I can't help myself. Sitting in my chair having coffee and next thing I know I am drawing up another project. Started drawing a lathe mounted scribing tool for dials to go with my indexer I haven't even built yet. Haven't finished it yet. Need to make index able stop.


----------



## mattthemuppet2 (Feb 26, 2016)

I completely understand! I'm always thinking up new projects, largely because I have so little time to work on actual projects  It's a great way to keep the brain lubricated, even if you can't put all of the ideas into action.


----------



## TOOLMASTER (Feb 26, 2016)

IDEAS GET EXPENSIVE..


----------



## Billh50 (Feb 26, 2016)

Problem is my project list keeps growing and very little gets done.


----------



## Silverbullet (Feb 26, 2016)

My list has grown to such size I'll have to live and work till I'm 110 years old, I added a couple years in case I slow down a little in forty years or so.


----------



## pineyfolks (Feb 26, 2016)

I was in a wheelchair for 3yrs. Talk about having projects popping out of your head. Between my ideas and the ones I found on this forum I'll be busy for ever.


----------



## TOOLMASTER (Feb 26, 2016)

My last idea cost me over 1200.00 to build..but it is cool


----------



## kd4gij (Feb 26, 2016)

All of my projects get finished Before they even make it to the list.

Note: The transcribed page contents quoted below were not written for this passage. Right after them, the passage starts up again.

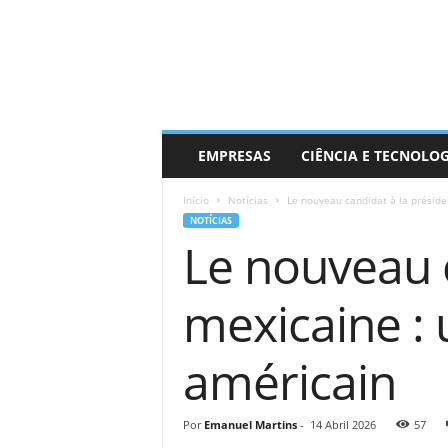
EMPRESAS
CIÊNCIA E TECNOLO
Início
Notícias
Le nouveau candidat à la présiden
NOTÍCIAS
Le nouveau c
mexicaine : 
américain
Por
Emanuel Martins
-
14 Abril 2026
57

No! really they do .













Ya right!!!!!


----------



## kvt (Feb 26, 2016)

Problem is for each project you need a new tool or something, then you wind up with more projects for that one as well.   OK,  I'm a tool junkie


----------



## Ulma Doctor (Feb 26, 2016)

ideas are gifts,
sometimes you share them,
sometimes you accept them,
sometimes you give them away.


----------



## Mark_f (Feb 26, 2016)

Every time I get an idea or see something I like, I have to build one. It is hard to keep up with my brain,  but I try........That is why I'm always building two or three things at the same time. But that darn list just keeps on growing.


----------



## tertiaryjim (Feb 26, 2016)

My imagination and the ideas on the forum have been working a number on my brain. It'll take me another year, or more at my pace, just to get my broken/ crappy machines working
to reasonable tolerances and the project list of tools to make just to do the projects I want will take three or four more.
Not certain if I should be smiling or crying.


----------